On January 20, 2001, President Joseph Estrada was overthrown by the peaceful Second EDSA Revolution (EDSA II). Vice president Gloria Macapagal Arroyo was sworn in as the fourteenth president of the Philippines, leaving the office of the vice president vacant. According to Article VII, Section 9 of the 1987 Philippine Constitution, a vacancy in the vice presidency is filled by presidential nomination from among the members of the Senate and the House of Representatives, subject to confirmation by a majority vote of all members of each chamber voting separately.

On February 6, 2001, Arroyo announced in a televised speech her nomination of Senate minority leader Teofisto Guingona Jr. as vice president. Other candidates she considered included Senate president Aquilino Pimentel Jr., and senators Franklin Drilon, Raul Roco, Loren Legarda, and Ramon Magsaysay Jr. Arroyo later stated that her choice would come from Mindanao, narrowing the selection to Guingona and Pimentel, before ultimately selecting Guingona as her nominee. Following the confirmation, Guingona gave up his Senate seat.

==Confirmation votes==
With 18 votes, the Senate confirmed the nomination of Teofisto Guingona Jr. (Note: Guingona himself voted to abstain.) Senators Miriam Defensor-Santiago, Juan Ponce Enrile, and John Henry Osmeña voted in the affirmative, although with reservations, pending the Supreme Court’s ruling on the legitimacy of Arroyo’s presidency. Senators Tessie Aquino-Oreta and Robert Barbers were noted to be absent during the vote. The House of Representatives unanimously confirmed Guingona's nomination, although Maguindanao's first district representative Didagen Dilangalen expressed dissent (despite not objecting to the motion to confirm made by South Cotabato's 1st district representative Luwalhati Antonino), stating he would block the confirmation as he considered Arroyo an acting president, and that there is no vacancy in the vice presidency.

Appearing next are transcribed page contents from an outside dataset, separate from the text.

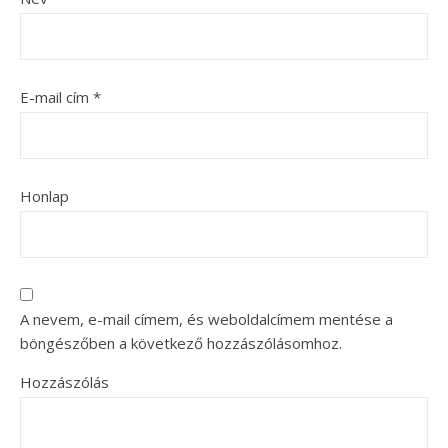
E-mail cím
*
Honlap
A nevem, e-mail címem, és weboldalcímem mentése a
böngészőben a következő hozzászólásomhoz.
Hozzászólás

Despite this, the Senate confirmed Guingona’s nomination through Resolution No. 82, while the House approved it through Resolution No. 178. Guingona took his oath of office on February 9, 2001, as the eleventh vice president of the Philippines.

| 2001 Philippine Senate Vice presidential confirmation vote: | Total votes |
| Yes | 18 (94.74%) |
| Abstention | 1 (5.26%) |
Result: Confirmed
Roll call vote on the nomination
| Senator | Party |  | Vote |
| Tessie Aquino-Oreta |  | LAMMP | Absent |
| Robert Barbers |  | Lakas | Absent |
| Rodolfo Biazon |  | LAMMP | Yes |
| Rene Cayetano |  | Lakas | Yes |
| Nikki Coseteng |  | LAMMP | Yes |
| Miriam Defensor Santiago |  | PRP | Yes |
| Franklin Drilon |  | LAMMP | Yes |
| Teofisto Guingona Jr. |  | Lakas | Abstain |
| Juan Flavier |  | Lakas | Yes |
| Gregorio Honasan |  | Independent | Yes |
| Robert Jaworski |  | LAMMP | Yes |
| Loren Legarda |  | Lakas | Yes |
| Ramon Magsaysay Jr. |  | LAMMP | Yes |
| Blas Ople |  | LAMMP | Yes |
| John Henry Osmeña |  | LDP | Absent |
| Serge Osmeña |  | Liberal | Yes |
| Nene Pimentel |  | PDP–Laban | Yes |
| Juan Ponce Enrile |  | Independent | Yes |
| Ramon Revilla Sr. |  | Lakas | Yes |
| Raul Roco |  | Aksyon | Yes |
| Tito Sotto |  | LAMMP | Yes |
| Francisco Tatad |  | Gabay Bayan | Yes |

| 2001 Philippine House Vice presidential confirmation vote: | Total votes |
| Yes | 140 (100.00%) |
Result: Confirmed

==Aftermath==
Following his confirmation as vice president, Guingona resigned from the Senate before reaching the midpoint of his six-year Senate term set to expire on June 30, 2004, leaving a vacancy three months ahead of the May 14, 2001 midterm elections. To address this, the Senate passed Resolution No. 84 on February 8, 2001, requesting the Commission on Elections (COMELEC) to conduct a special election simultaneously with the regular midterm elections. A total of 13 senators were elected: the candidates placing 1st to 12th won full six-year terms ending in 2007, while the 13th-placed candidate, Gregorio Honasan, was elected to complete Guingona's unexpired Senate term. The validity of this simultaneous special election was later upheld by the Supreme Court in Tolentino v. COMELEC.

Guingona served as Vice President until June 30, 2004, and did not seek re-election that year. During the election campaign, he broke away from President Arroyo's administration and supported the presidential bid of her rival Fernando Poe Jr., who ultimately lost the election to Arroyo.